**What the exercise asks:** All the lines below need to be transcribed exactly. Pictures get left out.

++++ Dataset extract

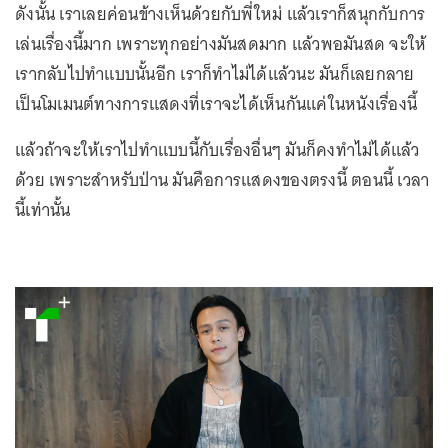
ดังนั้น เราเลยค่อนข้างเห็นด้วยกับพี่ใหม่ แล้วเราก็สนุกกับการ
เล่นเรื่องนี้มาก เพราะทุกอย่างมันสดมาก แล้วพอมันสด จะให้
เรากลับไปทำแบบนั้นอีก เราก็ทำไม่ได้แล้วนะ มันก็เลยกลาย
เป็นโมเมนต์ทางการแสดงที่เราจะได้เห็นกันแค่ในหนังเรื่องนี้
แล้วถ้าจะให้เราไปทำแบบนี้กับเรื่องอื่นๆ มันก็คงทำไม่ได้แล้ว
ด้วย เพราะสำหรับป่าน มันคือการแสดงของตรงนี้ ตอนนี้ เวลา
นี้เท่านั้น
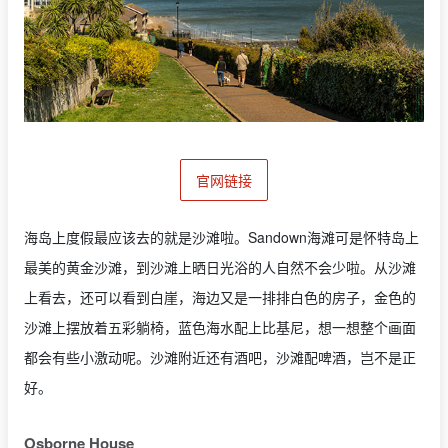
官网链接
海岛上度假最应该去的就是沙滩啦。Sandown海滩可是怀特岛上
最美的黄金沙滩，到沙滩上晒日光浴的人自然不会少啦。从沙滩
上看去，还可以看到白崖，海边又是一排排白色的房子，金色的
沙滩上摆放着五彩躺椅，蓝色海水配上比基尼，想一想整个画面
都会有些小激动呢。沙滩附近还有酒吧，沙滩配啤酒，岂不是正
好。
Osborne House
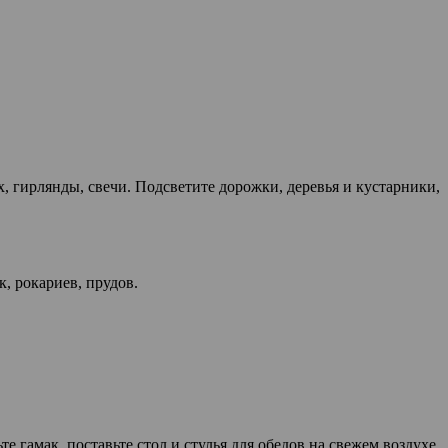
 гирлянды, свечи. Подсветите дорожки, деревья и кустарники,
, рокариев, прудов.
е гамак, поставьте стол и стулья для обедов на свежем воздухе.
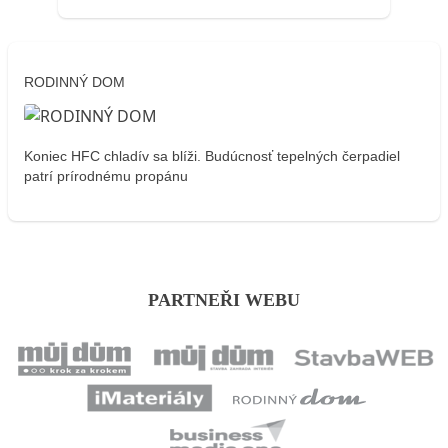
RODINNÝ DOM
Koniec HFC chladív sa blíži. Budúcnosť tepelných čerpadiel
patrí prírodnému propánu
PARTNEŘI WEBU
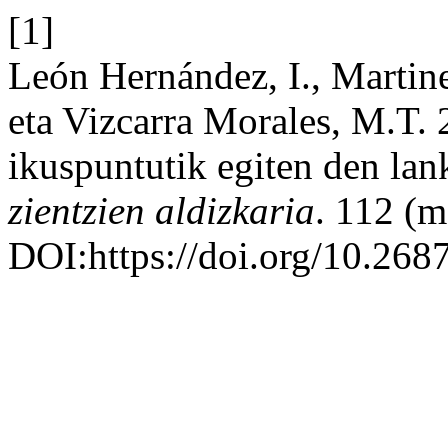
[1]
León Hernández, I., Martin
eta Vizcarra Morales, M.T.
ikuspuntutik egiten den lan
zientzien aldizkaria
. 112 (m
DOI:https://doi.org/10.268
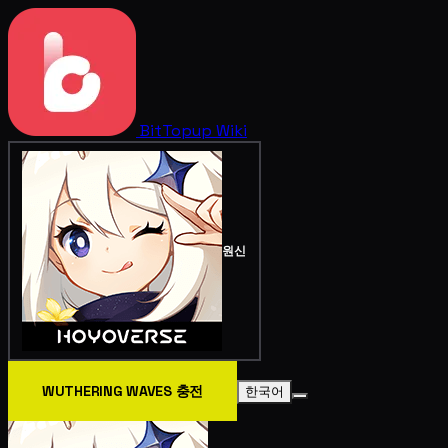
BitTopup
Wiki
원신
WUTHERING WAVES 충전
한국어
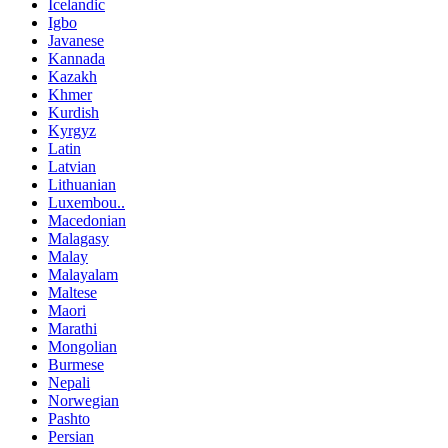
Icelandic
Igbo
Javanese
Kannada
Kazakh
Khmer
Kurdish
Kyrgyz
Latin
Latvian
Lithuanian
Luxembou..
Macedonian
Malagasy
Malay
Malayalam
Maltese
Maori
Marathi
Mongolian
Burmese
Nepali
Norwegian
Pashto
Persian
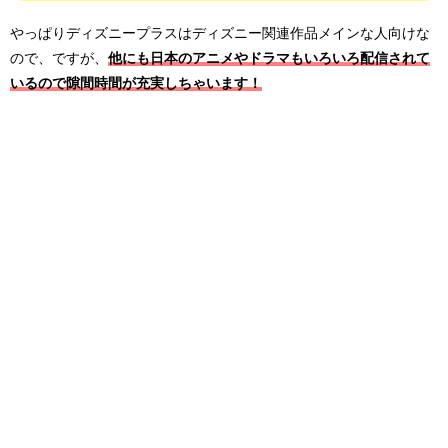
やっぱりディズニープラスはディズニー関連作品メインな人向けな
ので、ですが、
他にも日本のアニメやドラマもいろいろ配信されて
いるので隙間時間が充実しちゃいます！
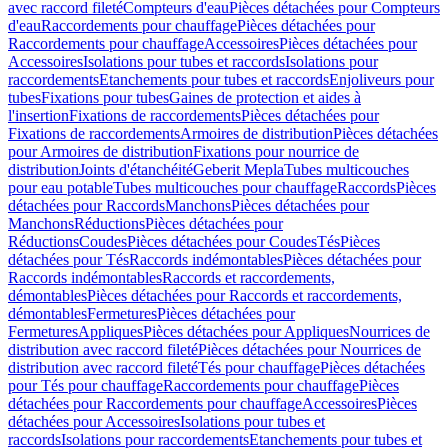
avec raccord fileté
Compteurs d'eau
Pièces détachées pour Compteurs
d'eau
Raccordements pour chauffage
Pièces détachées pour
Raccordements pour chauffage
Accessoires
Pièces détachées pour
Accessoires
Isolations pour tubes et raccords
Isolations pour
raccordements
Etanchements pour tubes et raccords
Enjoliveurs pour
tubes
Fixations pour tubes
Gaines de protection et aides à
l'insertion
Fixations de raccordements
Pièces détachées pour
Fixations de raccordements
Armoires de distribution
Pièces détachées
pour Armoires de distribution
Fixations pour nourrice de
distribution
Joints d'étanchéité
Geberit Mepla
Tubes multicouches
pour eau potable
Tubes multicouches pour chauffage
Raccords
Pièces
détachées pour Raccords
Manchons
Pièces détachées pour
Manchons
Réductions
Pièces détachées pour
Réductions
Coudes
Pièces détachées pour Coudes
Tés
Pièces
détachées pour Tés
Raccords indémontables
Pièces détachées pour
Raccords indémontables
Raccords et raccordements,
démontables
Pièces détachées pour Raccords et raccordements,
démontables
Fermetures
Pièces détachées pour
Fermetures
Appliques
Pièces détachées pour Appliques
Nourrices de
distribution avec raccord fileté
Pièces détachées pour Nourrices de
distribution avec raccord fileté
Tés pour chauffage
Pièces détachées
pour Tés pour chauffage
Raccordements pour chauffage
Pièces
détachées pour Raccordements pour chauffage
Accessoires
Pièces
détachées pour Accessoires
Isolations pour tubes et
raccords
Isolations pour raccordements
Etanchements pour tubes et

++++++++

**Solution:**
ดังนั้น เราเลยค่อนข้างเห็นด้วยกับพี่ใหม่ แล้วเราก็สนุกกับการ
เล่นเรื่องนี้มาก เพราะทุกอย่างมันสดมาก แล้วพอมันสด จะให้
เรากลับไปทำแบบนั้นอีก เราก็ทำไม่ได้แล้วนะ มันก็เลยกลาย
เป็นโมเมนต์ทางการแสดงที่เราจะได้เห็นกันแค่ในหนังเรื่องนี้
แล้วถ้าจะให้เราไปทำแบบนี้กับเรื่องอื่นๆ มันก็คงทำไม่ได้แล้ว
ด้วย เพราะสำหรับป่าน มันคือการแสดงของตรงนี้ ตอนนี้ เวลา
นี้เท่านั้น
官网链接
海岛上度假最应该去的就是沙滩啦。Sandown海滩可是怀特岛上
最美的黄金沙滩，到沙滩上晒日光浴的人自然不会少啦。从沙滩
上看去，还可以看到白崖，海边又是一排排白色的房子，金色的
沙滩上摆放着五彩躺椅，蓝色海水配上比基尼，想一想整个画面
都会有些小激动呢。沙滩附近还有酒吧，沙滩配啤酒，岂不是正
好。
Osborne House
 гирлянды, свечи. Подсветите дорожки, деревья и кустарники,
, рокариев, прудов.
е гамак, поставьте стол и стулья для обедов на свежем воздухе.
RODINNÝ DOM
Koniec HFC chladív sa blíži. Budúcnosť tepelných čerpadiel
patrí prírodnému propánu
PARTNEŘI WEBU
[1]
León Hernández, I., Martin
eta Vizcarra Morales, M.T.
ikuspuntutik egiten den lan
zientzien aldizkaria
. 112 (m
DOI:https://doi.org/10.268
BitTopup
Wiki
원신
WUTHERING WAVES 충전
한국어
Icelandic
Igbo
Javanese
Kannada
Kazakh
Khmer
Kurdish
Kyrgyz
Latin
Latvian
Lithuanian
Luxembou..
Macedonian
Malagasy
Malay
Malayalam
Maltese
Maori
Marathi
Mongolian
Burmese
Nepali
Norwegian
Pashto
Persian
やっぱりディズニープラスはディズニー関連作品メインな人向けな
ので、ですが、
他にも日本のアニメやドラマもいろいろ配信されて
いるので隙間時間が充実しちゃいます！
avec raccord fileté
Compteurs d'eau
Pièces détachées pour Compteurs
d'eau
Raccordements pour chauffage
Pièces détachées pour
Raccordements pour chauffage
Accessoires
Pièces détachées pour
Accessoires
Isolations pour tubes et raccords
Isolations pour
raccordements
Etanchements pour tubes et raccords
Enjoliveurs pour
tubes
Fixations pour tubes
Gaines de protection et aides à
l'insertion
Fixations de raccordements
Pièces détachées pour
Fixations de raccordements
Armoires de distribution
Pièces détachées
pour Armoires de distribution
Fixations pour nourrice de
distribution
Joints d'étanchéité
Geberit Mepla
Tubes multicouches
pour eau potable
Tubes multicouches pour chauffage
Raccords
Pièces
détachées pour Raccords
Manchons
Pièces détachées pour
Manchons
Réductions
Pièces détachées pour
Réductions
Coudes
Pièces détachées pour Coudes
Tés
Pièces
détachées pour Tés
Raccords indémontables
Pièces détachées pour
Raccords indémontables
Raccords et raccordements,
démontables
Pièces détachées pour Raccords et raccordements,
démontables
Fermetures
Pièces détachées pour
Fermetures
Appliques
Pièces détachées pour Appliques
Nourrices de
distribution avec raccord fileté
Pièces détachées pour Nourrices de
distribution avec raccord fileté
Tés pour chauffage
Pièces détachées
pour Tés pour chauffage
Raccordements pour chauffage
Pièces
détachées pour Raccordements pour chauffage
Accessoires
Pièces
détachées pour Accessoires
Isolations pour tubes et
raccords
Isolations pour raccordements
Etanchements pour tubes et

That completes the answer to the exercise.